◆ YOUR ASSIGNMENT
Everything from the line containing "pyautogui.click(x=<x>, y=<y>)" through the end of the entries below must be set down exactly, and nothing else.

↓

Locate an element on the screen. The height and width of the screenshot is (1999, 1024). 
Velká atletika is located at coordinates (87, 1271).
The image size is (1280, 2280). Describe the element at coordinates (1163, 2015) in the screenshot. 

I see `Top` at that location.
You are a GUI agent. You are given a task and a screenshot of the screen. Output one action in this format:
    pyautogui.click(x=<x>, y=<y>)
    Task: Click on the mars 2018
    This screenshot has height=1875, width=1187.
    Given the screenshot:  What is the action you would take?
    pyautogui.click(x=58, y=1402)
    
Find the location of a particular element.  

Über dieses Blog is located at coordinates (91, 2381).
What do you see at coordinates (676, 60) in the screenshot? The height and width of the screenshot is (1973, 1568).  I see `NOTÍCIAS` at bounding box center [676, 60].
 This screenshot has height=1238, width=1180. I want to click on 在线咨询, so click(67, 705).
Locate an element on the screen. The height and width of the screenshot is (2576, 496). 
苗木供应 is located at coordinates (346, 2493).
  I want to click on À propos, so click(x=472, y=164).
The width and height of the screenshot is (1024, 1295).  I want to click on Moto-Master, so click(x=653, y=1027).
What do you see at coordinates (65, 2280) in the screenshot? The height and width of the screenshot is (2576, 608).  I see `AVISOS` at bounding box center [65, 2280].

↑

◆ RESULT OF THIS EXERCISE
    pyautogui.click(x=<x>, y=<y>)
    Task: Click on the mars 2018
    This screenshot has height=1875, width=1187.
    Given the screenshot:  What is the action you would take?
    pyautogui.click(x=58, y=1402)
    
Find the location of a particular element.  

Über dieses Blog is located at coordinates (91, 2381).
What do you see at coordinates (676, 60) in the screenshot? The height and width of the screenshot is (1973, 1568).  I see `NOTÍCIAS` at bounding box center [676, 60].
 This screenshot has height=1238, width=1180. I want to click on 在线咨询, so click(67, 705).
Locate an element on the screen. The height and width of the screenshot is (2576, 496). 
苗木供应 is located at coordinates (346, 2493).
  I want to click on À propos, so click(x=472, y=164).
The width and height of the screenshot is (1024, 1295).  I want to click on Moto-Master, so click(x=653, y=1027).
What do you see at coordinates (65, 2280) in the screenshot? The height and width of the screenshot is (2576, 608).  I see `AVISOS` at bounding box center [65, 2280].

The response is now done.